SWITZERLAND, JULY 15 – The United States government on Tuesday rescinded its controversial decision to deny visas to foreign students taking courses online due to coronavirus pandemic.
Harvard and MIT, with the support of several institutions, had taken legal action against the move that US Immigration and Customs Enforcement announced on July 6.
In a brief hearing, Judge Allison Burroughs said, “The government has agreed to rescind the decision as well as any implementation of the directive.”
Earlier this month, Harvard and MIT had asked the court to stymie the order announced by ICE that students must leave the country if their classes are only online, or transfer to a school offering in-person tuition.
The measure was seen as a move by President Donald Trump administration to put pressure on educational institutions that are adopting a cautious approach to reopening amid the global COVID-19 pandemic.
In their lawsuits, the universities stated that the order would harm students “immensely,” both personally and financially.
The order was described as “arbitrary and capricious,” adding that it threw US higher education “into chaos” as over one million international students currently reside in the US.

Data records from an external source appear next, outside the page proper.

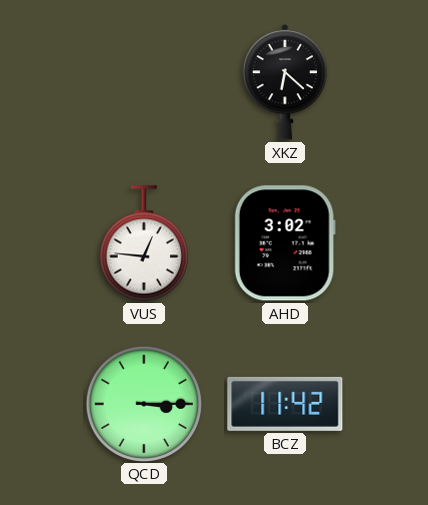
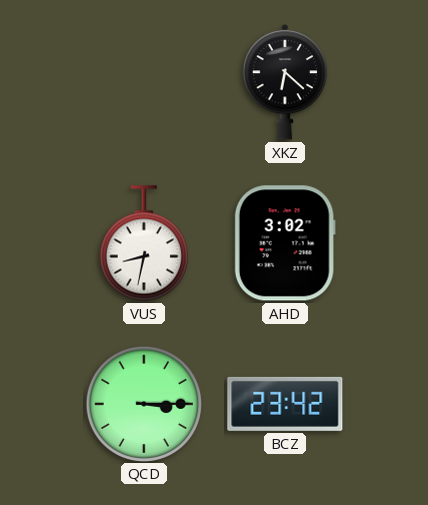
VUS: 12:46 -> 8:32
BCZ: 11:42 -> 23:42
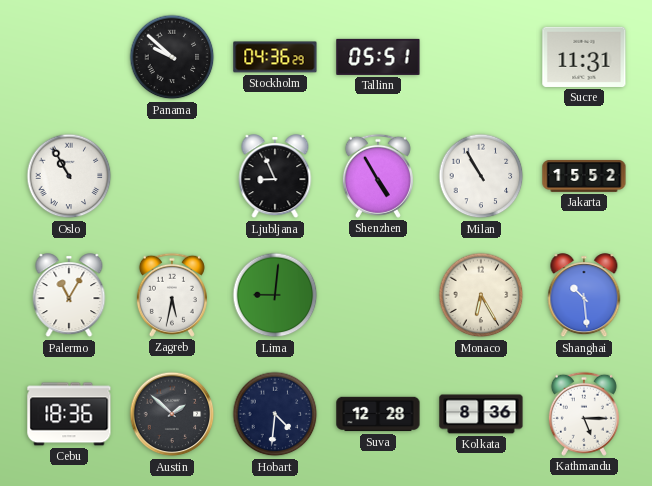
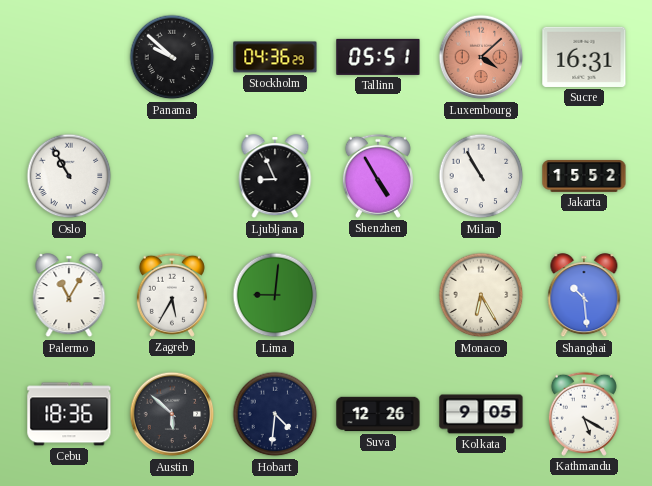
Luxembourg: none -> 4:08
Sucre: 11:31 -> 16:31
Zagreb: 5:32 -> 5:35
Austin: 1:52 -> 5:52
Suva: 12:28 -> 12:26
Kolkata: 8:36 -> 9:05
Kathmandu: 5:15 -> 5:20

Expressing its joy over the development, the University of Southern California in a statement said, “We are thrilled that the government backed down.
“Our international students are a vital part of the USC community, and they deserve the right to continue their education without risk of deportation.”
Most US colleges and universities have not yet announced their plans for the fall semester but Harvard has said all its classes for the 2020-21 academic year will be conducted online “with rare exceptions.”
The court, however, did not provide any reason for the Trump administration’s flip, and the president did not immediately react on Tuesday.